As harvest draws to a close, vast expanses of land lay bare providing an irresistible opportunity for hare coursers to pursue their illegal hobby. Some may consider hare coursing to be harmless but the reality is far more sinister than just a few people in a field with dogs.
Hare coursing is high-stakes unlawful betting activity with the chase often being filmed and replayed later in a social setting where large amounts of money change hands illegally. The dogs are worth thousands of pounds, especially those that regularly win the chase.
Apart from the obvious damage to land and fences, individuals that fall victim to this crime on their land are often faced with threatening behaviour from the perpetrators if they’re asked to leave. Police officers have reported that coursers that have been arrested often have a string of other convictions to their name. In short, those in pursuit of hare coursing are generally ‘unsavoury’ characters.
I’ve been working with land owners and police forces across Lancashire, West Yorkshire and Humberside in the fight against hare coursing with a campaign to encourage farmers and landowners to report incidents to the police. This in itself can be a challenge as it is often difficult to use the 101 police non-emergency phone service and victims feel that nothing is done when they report an incident. Farmers are also afraid to report coursing activity for fear of retribution. However, the only real deterrent against this crime is prosecution, and for these criminals to be brought to justice the police need good quality evidence.
The CLA is encouraging farmer, landowners and the public to report any suspicious activity to the police, either by calling the police non-emergency number 101 or crime stoppers 0800 555 111 https://crimestoppers-uk.org/. The police need to know what you have seen and why you think it is suspicious. Try to record and report the date, time and location of the activity along with a description of any vehicles, people, dogs and direction of travel. The description of the vehicle should include the make, model and colour along with any unique features, as well as the registration number (which could be fake).
It is unlikely the police will come out to visit the scene of the potential crime but the information you record and report could be a vital piece of evidence that could help bring criminals to justice.
Our campaign has seen a degree of success with more reports coming forward and more convictions being made. However, we still have more work to do as the problem we now face is that sentences handed to the criminals is a long-way short of a deterrent.

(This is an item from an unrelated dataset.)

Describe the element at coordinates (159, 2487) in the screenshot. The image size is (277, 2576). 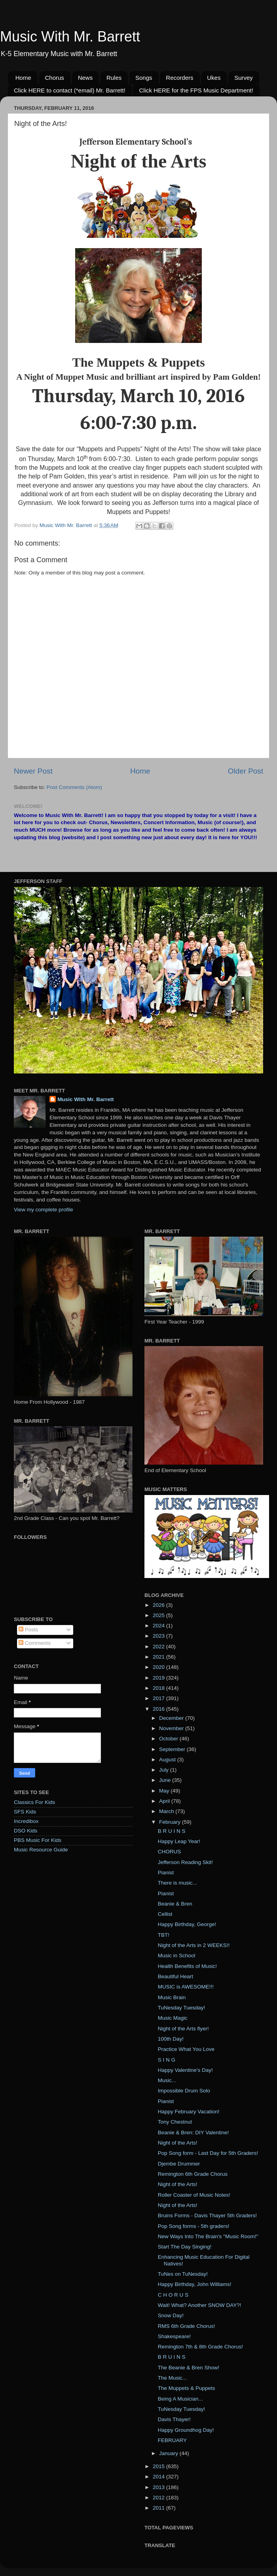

We’ve made an approach to the Magistrates Association to see if more can be done to bring forward tougher sentencing for convicted criminals. It seems deeply unfair that the public and the police are putting in a lot of work to bring these criminals to justice yet they are handed pathetic fines amounting to just a few hundred pounds. Many victims feel disheartened by the low sentencing.
The police may use one of two laws to bring criminals to justice. If there is evidence that they are simply in the field with a dog then the police will bring a prosecution under the Game Act 1831 which carries a maximum fine of level 3 (£1000). If there is evidence that the offenders have actually been chasing prey then they will use the Hunting Act 2014 which carries an unlimited fine (this was previously capped at £5000 but extended in 2015).
The CLA advice is not to confront suspected hare courses but instead take the time to write down accurate details of the incident (this can be done via notes on a smartphone) and report them to the police as soon as practicable. Crimestoppers will accept anonymous reports which could be more attractive to farmers and landowners who fear retribution from the criminals.